Accepted_test

An important feature in the pathogenesis of hypertension is oxidative stress, which occurs under the influence of various exogenous and/or endogenous factors, including psycho-emotional stress. The molecular genetic mechanisms of the response to oxidative stress depending on the genotype and hypertensive state have not been fully studied. The purpose of this work was to establish the inter-strain hypothalamic differences in the expression of genes associated with the response to oxidative stress in hypertensive ISIAH and normotensive WAG rats after exposure to a single two-hour restraint (emotional) stress.

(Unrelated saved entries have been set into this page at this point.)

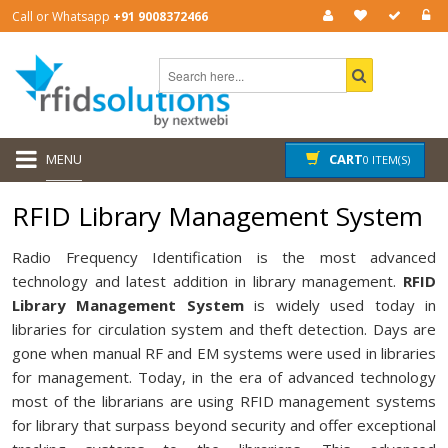
Call or Whatsapp
+91 9008372466
MENU
CART
0 ITEM(S)
RFID Library Management System
Radio Frequency Identification is the most advanced
technology and latest addition in library management.
RFID
Library Management System
is widely used today in
libraries for circulation system and theft detection. Days are
gone when manual RF and EM systems were used in libraries
for management. Today, in the era of advanced technology
most of the librarians are using RFID management systems
for library that surpass beyond security and offer exceptional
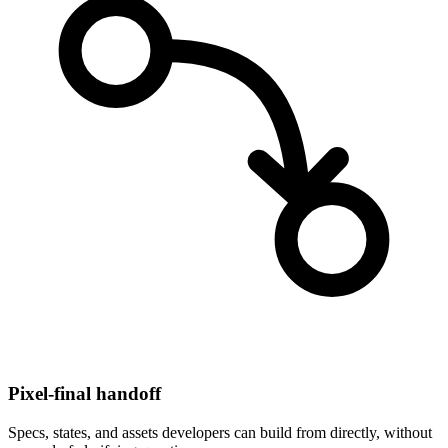
Pixel-final handoff
Specs, states, and assets developers can build from directly, without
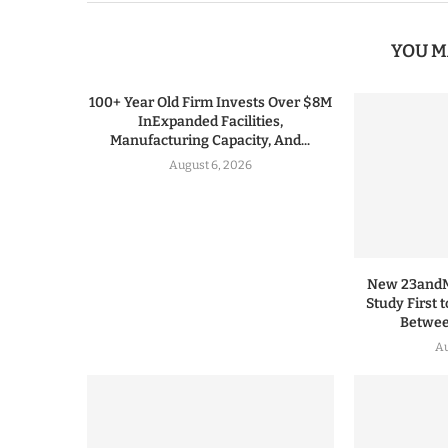
YOU M
100+ Year Old Firm Invests Over $8M
InExpanded Facilities,
Manufacturing Capacity, And...
August 6, 2026
New 23andMe
Study First 
Between
Au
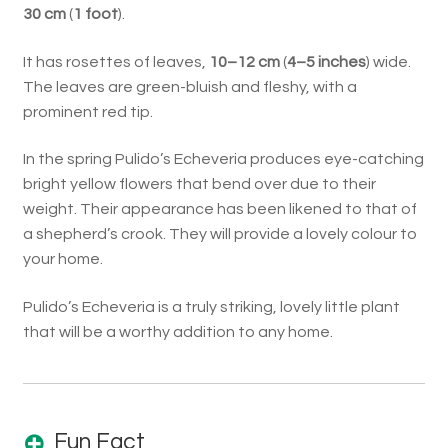
30 cm
(
1 foot
).
It has rosettes of leaves,
10–12 cm
(
4–5 inches
) wide.
The leaves are green-bluish and fleshy, with a
prominent red tip.
In the spring Pulido’s Echeveria produces eye-catching
bright yellow flowers that bend over due to their
weight. Their appearance has been likened to that of
a shepherd’s crook. They will provide a lovely colour to
your home.
Pulido’s Echeveria is a truly striking, lovely little plant
that will be a worthy addition to any home.
Fun Fact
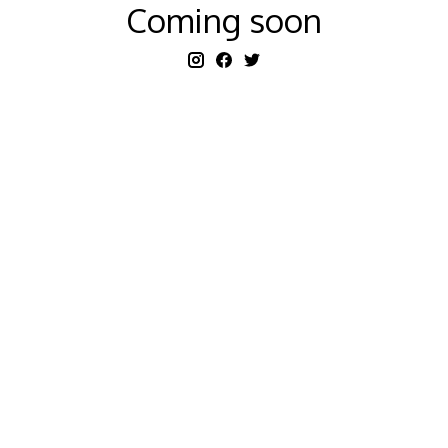
Coming soon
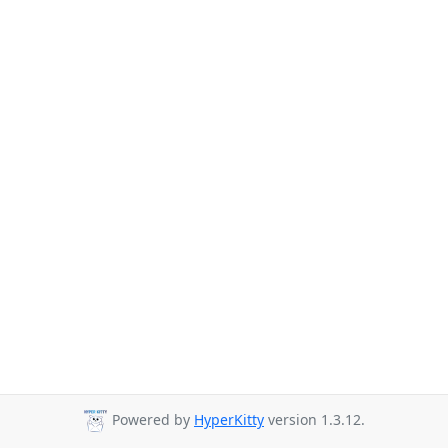
Powered by
HyperKitty
version 1.3.12.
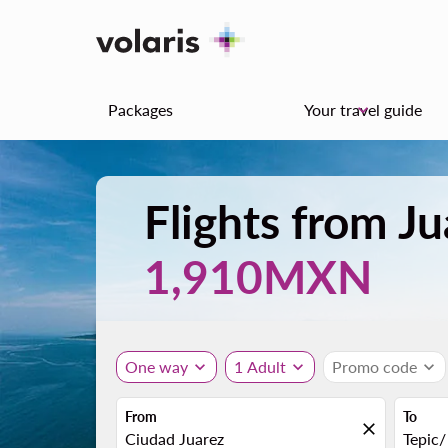
Packages
Your travel guide
keyboard_arrow_down
Flights from Ju
1,910MXN
One way
expand_more
1 Adult
expand_more
Promo code
expand_more
From
To
close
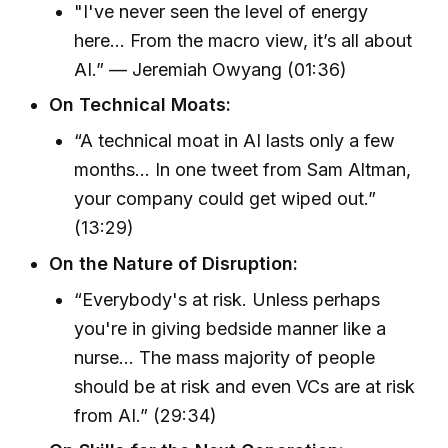
"I've never seen the level of energy
here… From the macro view, it’s all about
AI.” — Jeremiah Owyang (01:36)
On Technical Moats:
“A technical moat in AI lasts only a few
months… In one tweet from Sam Altman,
your company could get wiped out.”
(13:29)
On the Nature of Disruption:
“Everybody's at risk. Unless perhaps
you're in giving bedside manner like a
nurse... The mass majority of people
should be at risk and even VCs are at risk
from AI.” (29:34)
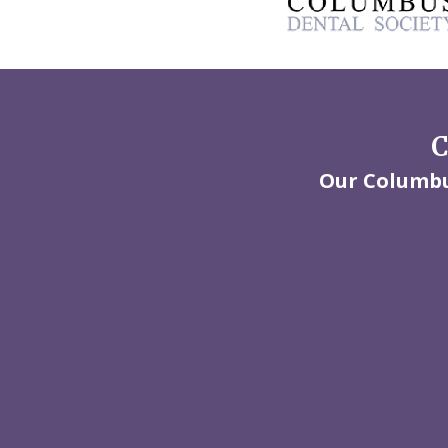
C
Our Columbus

Functional annotation of DEGs revealed two groups of genes representing a response to oxidative stress common to the two strains and oxidative stress response genes specific to ISIAH rats. Among the common DEGs, the genes Nos1, Ppargc1a, Abcc1, Srxn1, Cryab, Hspb1 and Fosl1 changed the transcription level most significantly. The gene set enrichment analysis for promoter binding sites for transcription factors revealed two terms associated with binding sites for the transcription factor CREB1 and the glucocorticoid receptor (NR3C1) in the hypothalamus of both rat strains, suggesting that these transcription factors may play a key role in regulation of the response to oxidative stress regardless of the genotype/strain differences and hypertensive state of the rats. A specific response to oxidative stress in hypertensive ISIAH rats is associated with induction of Fos gene expression, which was confirmed by q-PCR.